[Data under study]
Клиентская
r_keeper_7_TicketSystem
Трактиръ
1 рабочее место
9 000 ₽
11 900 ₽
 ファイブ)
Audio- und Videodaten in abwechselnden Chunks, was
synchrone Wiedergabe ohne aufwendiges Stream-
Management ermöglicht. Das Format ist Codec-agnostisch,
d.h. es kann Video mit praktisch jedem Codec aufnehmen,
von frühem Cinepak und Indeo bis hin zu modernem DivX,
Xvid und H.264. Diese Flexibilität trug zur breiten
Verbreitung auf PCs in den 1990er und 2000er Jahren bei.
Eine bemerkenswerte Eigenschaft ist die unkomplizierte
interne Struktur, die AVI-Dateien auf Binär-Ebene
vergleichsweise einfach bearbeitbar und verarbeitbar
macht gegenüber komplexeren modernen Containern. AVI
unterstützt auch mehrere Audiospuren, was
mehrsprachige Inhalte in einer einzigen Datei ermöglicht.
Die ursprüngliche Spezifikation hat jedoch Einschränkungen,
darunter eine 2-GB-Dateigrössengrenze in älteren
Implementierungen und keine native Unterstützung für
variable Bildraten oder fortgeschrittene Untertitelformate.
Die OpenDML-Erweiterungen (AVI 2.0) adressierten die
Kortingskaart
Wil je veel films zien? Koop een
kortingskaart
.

[What this task involves] Beginning with the first line above, transcribe all of the data exactly.

[Response]
Клиентская
r_keeper_7_TicketSystem
Трактиръ
1 рабочее место
9 000 ₽
11 900 ₽
 ファイブ)
Audio- und Videodaten in abwechselnden Chunks, was
synchrone Wiedergabe ohne aufwendiges Stream-
Management ermöglicht. Das Format ist Codec-agnostisch,
d.h. es kann Video mit praktisch jedem Codec aufnehmen,
von frühem Cinepak und Indeo bis hin zu modernem DivX,
Xvid und H.264. Diese Flexibilität trug zur breiten
Verbreitung auf PCs in den 1990er und 2000er Jahren bei.
Eine bemerkenswerte Eigenschaft ist die unkomplizierte
interne Struktur, die AVI-Dateien auf Binär-Ebene
vergleichsweise einfach bearbeitbar und verarbeitbar
macht gegenüber komplexeren modernen Containern. AVI
unterstützt auch mehrere Audiospuren, was
mehrsprachige Inhalte in einer einzigen Datei ermöglicht.
Die ursprüngliche Spezifikation hat jedoch Einschränkungen,
darunter eine 2-GB-Dateigrössengrenze in älteren
Implementierungen und keine native Unterstützung für
variable Bildraten oder fortgeschrittene Untertitelformate.
Die OpenDML-Erweiterungen (AVI 2.0) adressierten die
Kortingskaart
Wil je veel films zien? Koop een
kortingskaart
.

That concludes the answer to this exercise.